Over the years, this column has reported regularly on the T.S.A. Follies, with enthusiastic assistance from perplexed business travelers. In Congress, partly as a consequence of audits that showed heavy spending by the agency on frills like parties and fancy offices, there are calls to scale back the agency’s scope and perhaps replace its screeners with employees from private companies.
Bureaucratic rigidity aside, frequent fliers have plenty of other complaints about the agency. For example, they protest that rules keep changing, with haphazard, inconsistent and sometimes rude enforcement at checkpoints. Personal searches such as poking infants in swaddling clothes or forcing octogenarians to wobble from their wheelchairs often appear to be unnecessary, they say, and are sometimes downright intrusive. Remember the outcry last year from female travelers subjected to invasive body pat-downs after reports that two female Chechen terrorists might have blown up a pair of Russian airliners?
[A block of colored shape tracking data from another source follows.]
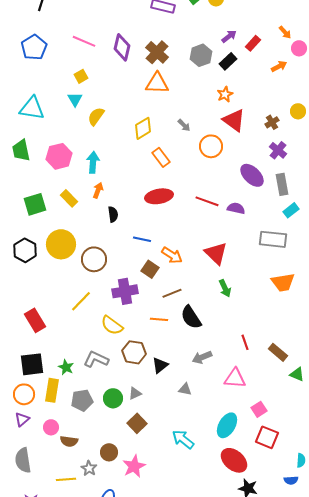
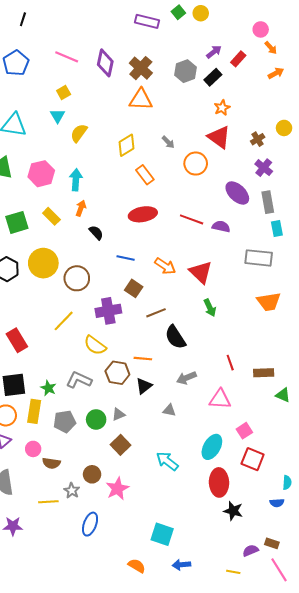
pink circle: (299, 48) -> (261, 29), moved
orange arrow: (279, 66) -> (276, 73), moved
orange star: (225, 94) -> (222, 108), moved
cyan rectangle: (291, 210) -> (277, 229), turned -63
black semicircle: (113, 214) -> (96, 233), turned -35
orange arrow: (172, 255) -> (165, 266), moved
orange line: (159, 319) -> (143, 359), moved
brown rectangle: (278, 352) -> (264, 373), turned -42
red ellipse: (234, 460) -> (219, 482), turned 48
Travelers also worry about theft from checked bags – more than two dozen of the agency’s screeners have been arrested on theft charges in the last two years – and they react with a mixture of bewilderment and resentment to the agency’s Catch-22 policy on taking off your shoes. You do not have to remove them, the policy says, but if you do not, you will be ordered off to the secondary inspection area, where you do have to take them off.
Let’s have a look at the most recent refinement of the agency’s list of prohibited items. Last week, it extended its ban on liquid-fuel and butane lighters in checked luggage to cover carry-on bags as well, while continuing to permit safety matches. A minor change, perhaps, but it created a strong reaction.
“They take my lighter away but allow me to have matches?” asked Burt Wolf, a broadcast journalist who roams the world producing reports for public television on travel, food and cultural history. “My son, Stephen, does special effects for movies, and one of his areas of expertise is explosions. I asked him, ‘Is there any explosive that I can’t blow up with a match?’ He said, ‘No, absolutely not.’ ”
Organizations as diverse as the Business Travel Coalition and the Zippo Manufacturing Company quickly became involved. The Business Travel Coalition, which represents the interests of corporate travel departments and business travelers, and which has no discernible interest in cigarette lighters per se, denounced the new rule as silly and said it would only cause longer security lines without adding any new measure of safety.
One hazard is that inadequate half-measures like banning lighters instill a false sense of security, said Kevin Mitchell, chairman of the coalition. Mr. Mitchell argues that all anyone needs to ignite any nonmetallic explosive that gets through security (where screening for nonmetallic explosives is virtually nil) are a safety match or two AA batteries and a wire.
But by focusing on things like lighters and nail files and routinely changing signals, Mr. Mitchell said the agency had failed to develop long-proposed risk-based programs that would allow frequent travelers to use special security lines after registering some personal and travel information in advance. Mr. Mitchell said a program like that would enhance security by reducing crowds and confusion at checkpoints.
Travelers continue to experience inconsistencies at checkpoints from one airport to another and even within airports, Mr. Mitchell added. He predicted that ever-lengthening lines filled with tourists and other not-so-frequent fliers in the coming summer season would create soft, highly visible targets for terrorists.
Greg Booth, Zippo’s chief executive, said that the agency was listening carefully to his company’s assertion that lighters in checked bags had never posed a safety hazard. He said that he expected the ban on lighters in checked bags would be lifted.
In the meantime, you’re free to pack the following items in your checked bags: unloaded firearms, ammunition, hatchets, cattle prods, blackjacks, billy clubs, stun guns and meat cleavers.